More than that, if producers are working with farmers, there can be more customization of the garbanzo beans.

“Just planting the seeds and knowing they work is a great start,” Goodman said. “Then we can start optimizing and saying we want a chickpea with this much protein and this much fiber. And even start getting into the weeds, no pun intended, and have fun with it.”

But back to the farmer, there are some things to work out. Taber is still working on that pesky potential for fungus infestation, as well as weeds. They hand pulled them last year.

“We learned that they have to be planted in a timely manner, and we had a little bit of an idea of how to control the weeds,” Taber said. “They won’t be organic because they are susceptible to blight, so we’ll have to use fungicide.”

But all in all, being able to diversify a crop, with a built-in market, could be an easy sell to farmers.

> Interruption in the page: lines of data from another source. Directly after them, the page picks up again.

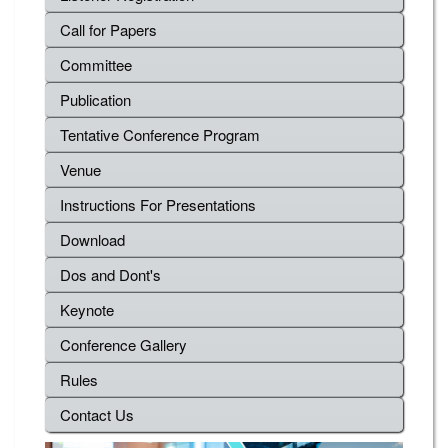
Call for Papers
Committee
Publication
Tentative Conference Program
Venue
Instructions For Presentations
Download
Dos and Dont's
Keynote
Conference Gallery
Rules
Contact Us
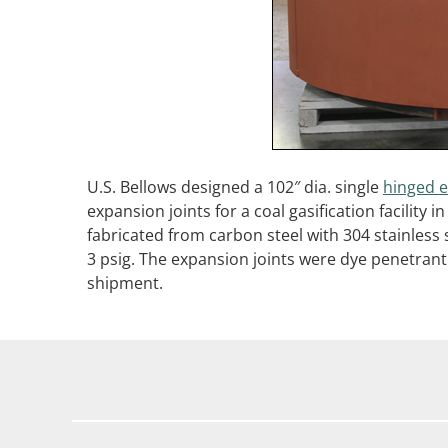
U.S. Bellows designed a 102″ dia. single
hinged e
expansion joints for a coal gasification facility
fabricated from carbon steel with 304 stainless
3 psig. The expansion joints were dye penetrant
shipment.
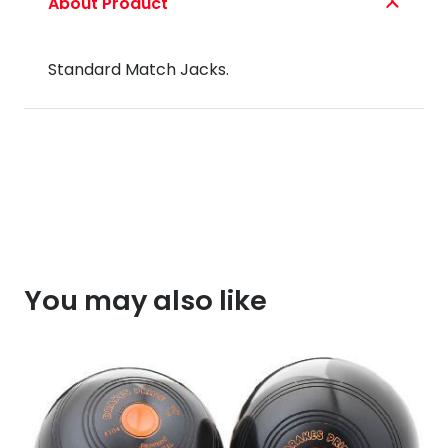
About Product
quantity
Standard Match Jacks.
You may also like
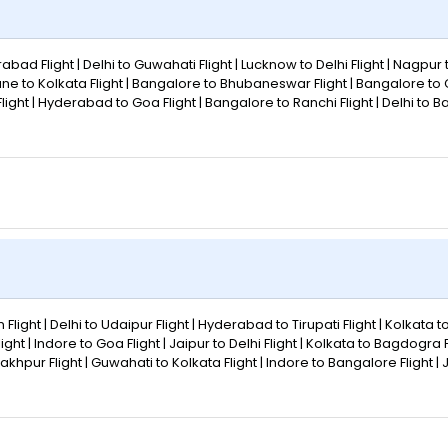
abad Flight | Delhi to Guwahati Flight | Lucknow to Delhi Flight | Nagpur 
une to Kolkata Flight | Bangalore to Bhubaneswar Flight | Bangalore to
eh Flight | Hyderabad to Goa Flight | Bangalore to Ranchi Flight | Delhi to 
 Flight | Delhi to Udaipur Flight | Hyderabad to Tirupati Flight | Kolkata t
t | Indore to Goa Flight | Jaipur to Delhi Flight | Kolkata to Bagdogra Fl
akhpur Flight | Guwahati to Kolkata Flight | Indore to Bangalore Flight | 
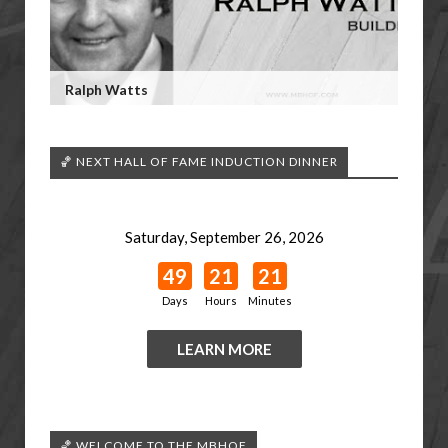
Ralph Watts
🏀 NEXT HALL OF FAME INDUCTION DINNER
Saturday, September 26, 2026
49
21
21
Days
Hours
Minutes
LEARN MORE
🏀 WELCOME TO THE MBHOF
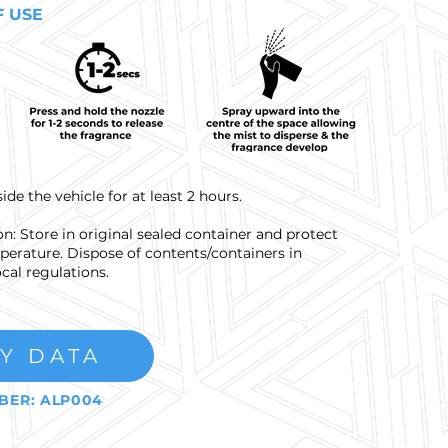
F USE
e the vehicle for at least 2 hours.
n: Store in original sealed container and protect
erature. Dispose of contents/containers in
cal regulations.
Y DATA
BER: ALP004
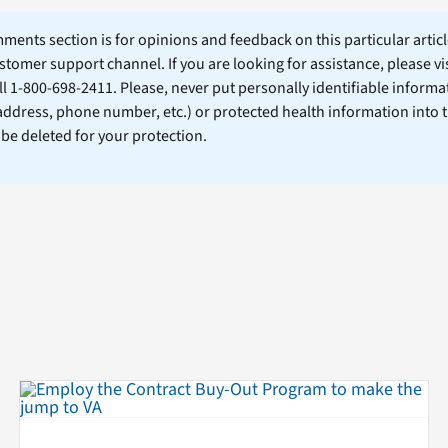
ents section is for opinions and feedback on this particular article
stomer support channel. If you are looking for assistance, please vi
ll 1-800-698-2411. Please, never put personally identifiable informa
 address, phone number, etc.) or protected health information into 
l be deleted for your protection.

“I’m optimistic, I think too many of us, especially in agriculture get stuck in ruts,” Taber said. “We do what we do because it’s what we’ve done, and it’s worked in the past. But it’s not always going to work in the future.”

McKinney-Cherry agrees.

“What do you have to lose?” she said. “You are going to lose a couple thousand dollars at the most. But the upside is incredible. That’s the most beautiful thing about this.”